**YOUR TASK**
Where does the word "aren" appear in the entries below? Copy each line that holds it.

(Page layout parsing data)

______

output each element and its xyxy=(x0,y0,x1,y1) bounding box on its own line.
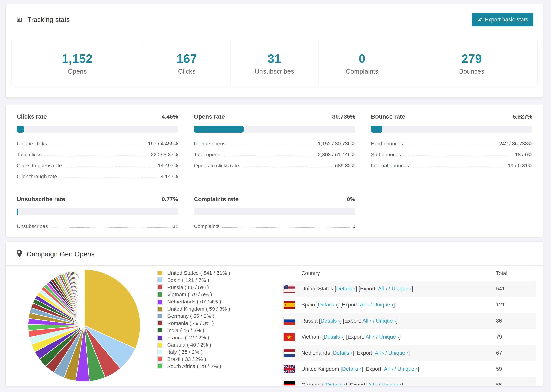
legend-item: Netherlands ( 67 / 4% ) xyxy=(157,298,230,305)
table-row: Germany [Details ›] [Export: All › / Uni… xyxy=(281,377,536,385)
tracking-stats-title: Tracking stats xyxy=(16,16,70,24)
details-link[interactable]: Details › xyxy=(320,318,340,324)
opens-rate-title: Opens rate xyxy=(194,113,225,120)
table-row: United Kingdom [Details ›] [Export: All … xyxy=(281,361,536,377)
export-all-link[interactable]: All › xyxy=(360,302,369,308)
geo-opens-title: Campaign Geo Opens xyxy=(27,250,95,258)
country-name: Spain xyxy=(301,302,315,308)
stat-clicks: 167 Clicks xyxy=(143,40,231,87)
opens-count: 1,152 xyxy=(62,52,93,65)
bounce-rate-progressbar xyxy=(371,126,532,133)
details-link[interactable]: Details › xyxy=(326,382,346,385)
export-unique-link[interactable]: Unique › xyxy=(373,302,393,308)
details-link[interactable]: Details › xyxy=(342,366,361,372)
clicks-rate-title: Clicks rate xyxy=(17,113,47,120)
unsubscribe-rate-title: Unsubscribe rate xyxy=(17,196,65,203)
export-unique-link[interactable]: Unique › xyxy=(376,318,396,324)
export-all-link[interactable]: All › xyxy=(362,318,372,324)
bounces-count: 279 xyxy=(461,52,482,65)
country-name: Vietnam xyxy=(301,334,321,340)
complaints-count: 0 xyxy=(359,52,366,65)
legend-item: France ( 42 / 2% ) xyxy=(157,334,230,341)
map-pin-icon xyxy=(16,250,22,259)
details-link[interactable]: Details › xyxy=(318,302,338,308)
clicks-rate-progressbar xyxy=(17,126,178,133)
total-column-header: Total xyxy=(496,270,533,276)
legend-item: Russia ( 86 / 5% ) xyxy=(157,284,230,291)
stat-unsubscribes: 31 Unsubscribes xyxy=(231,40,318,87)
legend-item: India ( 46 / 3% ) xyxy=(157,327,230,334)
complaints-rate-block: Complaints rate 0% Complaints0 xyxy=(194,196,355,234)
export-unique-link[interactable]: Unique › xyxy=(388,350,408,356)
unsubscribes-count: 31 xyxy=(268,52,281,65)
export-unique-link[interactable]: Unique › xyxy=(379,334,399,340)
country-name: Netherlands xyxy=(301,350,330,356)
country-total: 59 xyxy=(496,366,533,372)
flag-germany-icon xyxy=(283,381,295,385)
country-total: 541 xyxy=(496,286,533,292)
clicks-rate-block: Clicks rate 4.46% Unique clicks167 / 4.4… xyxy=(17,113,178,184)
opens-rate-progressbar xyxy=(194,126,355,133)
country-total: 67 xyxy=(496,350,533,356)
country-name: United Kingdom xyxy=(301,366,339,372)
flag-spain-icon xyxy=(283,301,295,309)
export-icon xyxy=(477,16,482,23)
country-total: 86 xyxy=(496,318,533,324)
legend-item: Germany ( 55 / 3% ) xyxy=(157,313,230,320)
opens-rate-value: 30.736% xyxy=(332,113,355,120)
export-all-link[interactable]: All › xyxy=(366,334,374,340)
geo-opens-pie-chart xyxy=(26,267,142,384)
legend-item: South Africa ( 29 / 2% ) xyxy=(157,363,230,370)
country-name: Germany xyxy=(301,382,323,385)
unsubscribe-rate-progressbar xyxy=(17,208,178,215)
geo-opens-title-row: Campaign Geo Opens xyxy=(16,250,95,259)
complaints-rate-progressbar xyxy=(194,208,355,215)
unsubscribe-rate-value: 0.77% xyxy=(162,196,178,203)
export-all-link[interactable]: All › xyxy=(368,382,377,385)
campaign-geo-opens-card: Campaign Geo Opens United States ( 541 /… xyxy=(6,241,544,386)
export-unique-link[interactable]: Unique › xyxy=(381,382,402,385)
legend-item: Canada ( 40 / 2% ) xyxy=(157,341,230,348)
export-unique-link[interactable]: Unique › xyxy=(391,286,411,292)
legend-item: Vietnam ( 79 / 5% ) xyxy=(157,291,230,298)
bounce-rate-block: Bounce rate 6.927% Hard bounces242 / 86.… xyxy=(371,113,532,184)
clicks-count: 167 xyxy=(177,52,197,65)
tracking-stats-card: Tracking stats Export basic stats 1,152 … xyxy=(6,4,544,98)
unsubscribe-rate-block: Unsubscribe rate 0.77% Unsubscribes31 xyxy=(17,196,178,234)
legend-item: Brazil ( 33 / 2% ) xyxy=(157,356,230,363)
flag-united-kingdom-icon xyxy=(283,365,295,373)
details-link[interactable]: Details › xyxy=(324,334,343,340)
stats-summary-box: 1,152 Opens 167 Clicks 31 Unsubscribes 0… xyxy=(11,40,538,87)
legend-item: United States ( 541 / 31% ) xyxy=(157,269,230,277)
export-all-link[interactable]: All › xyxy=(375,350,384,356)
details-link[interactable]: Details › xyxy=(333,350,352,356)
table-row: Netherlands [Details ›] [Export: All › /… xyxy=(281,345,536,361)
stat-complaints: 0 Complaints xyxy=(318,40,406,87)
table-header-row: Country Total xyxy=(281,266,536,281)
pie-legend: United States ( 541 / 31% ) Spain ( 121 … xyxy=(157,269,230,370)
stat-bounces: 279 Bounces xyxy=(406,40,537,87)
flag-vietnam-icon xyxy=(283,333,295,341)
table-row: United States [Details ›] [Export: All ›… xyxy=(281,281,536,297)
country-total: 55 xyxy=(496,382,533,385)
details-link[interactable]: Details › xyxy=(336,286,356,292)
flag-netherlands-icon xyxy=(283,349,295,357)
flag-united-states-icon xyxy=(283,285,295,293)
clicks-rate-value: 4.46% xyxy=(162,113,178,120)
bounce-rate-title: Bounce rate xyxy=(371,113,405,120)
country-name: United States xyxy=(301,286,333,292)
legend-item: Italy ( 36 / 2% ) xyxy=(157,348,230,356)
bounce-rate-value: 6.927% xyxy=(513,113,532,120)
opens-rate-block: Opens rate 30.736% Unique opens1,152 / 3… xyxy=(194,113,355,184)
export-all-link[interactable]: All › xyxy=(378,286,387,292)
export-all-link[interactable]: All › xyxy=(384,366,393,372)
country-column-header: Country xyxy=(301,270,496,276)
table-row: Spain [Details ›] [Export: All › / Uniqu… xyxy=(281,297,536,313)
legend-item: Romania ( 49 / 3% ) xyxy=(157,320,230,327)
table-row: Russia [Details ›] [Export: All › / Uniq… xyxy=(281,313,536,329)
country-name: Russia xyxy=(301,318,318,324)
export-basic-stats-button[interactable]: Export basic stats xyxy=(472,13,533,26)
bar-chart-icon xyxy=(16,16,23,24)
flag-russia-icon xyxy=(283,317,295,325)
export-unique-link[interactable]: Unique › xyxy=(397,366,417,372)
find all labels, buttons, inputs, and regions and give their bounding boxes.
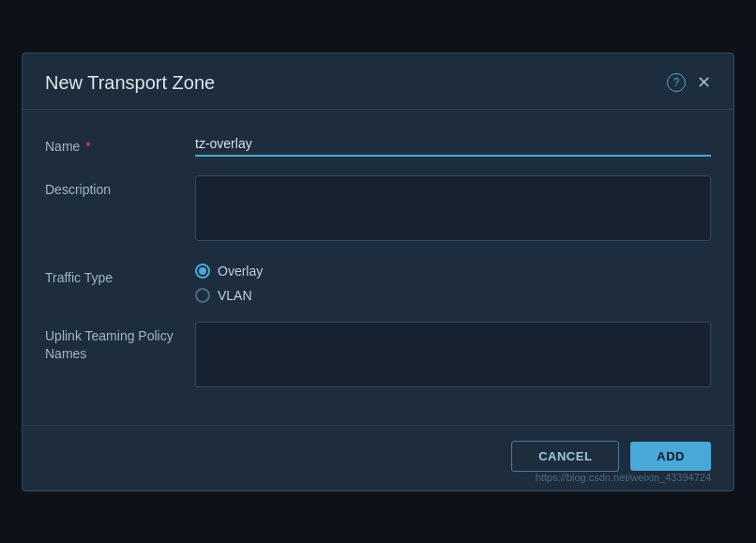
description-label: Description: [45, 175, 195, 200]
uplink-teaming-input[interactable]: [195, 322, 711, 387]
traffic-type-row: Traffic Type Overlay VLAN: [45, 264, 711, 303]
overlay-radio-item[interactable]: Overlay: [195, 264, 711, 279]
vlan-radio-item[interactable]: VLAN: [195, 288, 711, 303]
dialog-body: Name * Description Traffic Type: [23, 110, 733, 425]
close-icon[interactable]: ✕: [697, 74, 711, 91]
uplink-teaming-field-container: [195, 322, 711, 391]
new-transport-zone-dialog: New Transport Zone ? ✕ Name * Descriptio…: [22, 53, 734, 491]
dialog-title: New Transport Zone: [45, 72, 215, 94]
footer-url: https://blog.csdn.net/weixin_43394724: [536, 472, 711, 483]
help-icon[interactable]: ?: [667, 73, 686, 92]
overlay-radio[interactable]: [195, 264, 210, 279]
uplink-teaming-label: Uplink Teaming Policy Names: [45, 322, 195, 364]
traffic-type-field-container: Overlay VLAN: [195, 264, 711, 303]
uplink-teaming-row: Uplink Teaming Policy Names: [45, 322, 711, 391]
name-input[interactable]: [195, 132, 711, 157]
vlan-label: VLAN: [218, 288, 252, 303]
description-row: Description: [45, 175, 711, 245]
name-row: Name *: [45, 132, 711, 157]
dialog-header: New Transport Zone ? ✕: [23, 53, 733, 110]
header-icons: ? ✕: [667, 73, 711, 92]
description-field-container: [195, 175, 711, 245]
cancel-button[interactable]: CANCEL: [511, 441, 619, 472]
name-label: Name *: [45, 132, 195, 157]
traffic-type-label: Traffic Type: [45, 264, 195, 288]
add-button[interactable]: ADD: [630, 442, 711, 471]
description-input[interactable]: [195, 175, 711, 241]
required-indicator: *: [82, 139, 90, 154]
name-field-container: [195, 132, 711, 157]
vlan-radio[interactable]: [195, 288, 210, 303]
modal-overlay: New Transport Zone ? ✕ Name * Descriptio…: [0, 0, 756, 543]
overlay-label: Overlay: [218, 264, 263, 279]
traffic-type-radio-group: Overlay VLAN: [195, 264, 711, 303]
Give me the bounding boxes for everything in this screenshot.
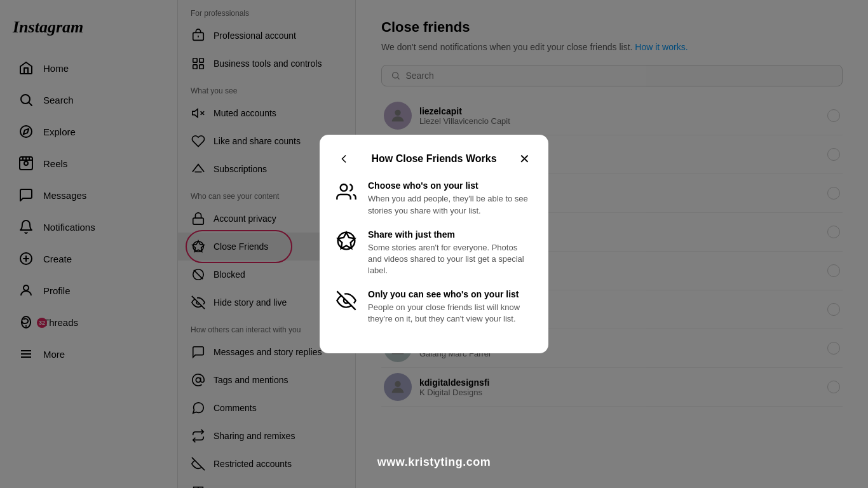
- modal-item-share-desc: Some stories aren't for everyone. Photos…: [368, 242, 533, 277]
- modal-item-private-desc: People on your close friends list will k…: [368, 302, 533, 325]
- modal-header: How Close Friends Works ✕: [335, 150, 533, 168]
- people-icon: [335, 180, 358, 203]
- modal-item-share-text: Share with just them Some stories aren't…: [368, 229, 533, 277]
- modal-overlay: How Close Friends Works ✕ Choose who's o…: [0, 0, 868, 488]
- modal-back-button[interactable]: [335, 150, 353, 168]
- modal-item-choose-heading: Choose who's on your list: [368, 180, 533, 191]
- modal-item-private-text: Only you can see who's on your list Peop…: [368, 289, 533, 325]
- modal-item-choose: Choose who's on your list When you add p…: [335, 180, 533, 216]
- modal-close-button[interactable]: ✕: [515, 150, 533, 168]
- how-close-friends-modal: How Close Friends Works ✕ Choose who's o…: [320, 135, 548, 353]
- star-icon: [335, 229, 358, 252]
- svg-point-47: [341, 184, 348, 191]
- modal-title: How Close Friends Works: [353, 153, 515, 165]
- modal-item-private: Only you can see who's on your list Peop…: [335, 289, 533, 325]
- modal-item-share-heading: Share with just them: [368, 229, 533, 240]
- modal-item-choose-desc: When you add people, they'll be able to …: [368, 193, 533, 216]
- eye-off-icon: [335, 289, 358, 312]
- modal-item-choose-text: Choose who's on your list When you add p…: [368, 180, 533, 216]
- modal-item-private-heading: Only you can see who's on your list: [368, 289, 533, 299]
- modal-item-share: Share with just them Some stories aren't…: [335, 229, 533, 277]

______

**SOLUTION BELOW**
- modal-item-share-desc: Some stories aren't for everyone. Photos…: [368, 242, 533, 277]
- modal-item-share-text: Share with just them Some stories aren't…: [368, 229, 533, 277]
- modal-item-share: Share with just them Some stories aren't…: [335, 229, 533, 277]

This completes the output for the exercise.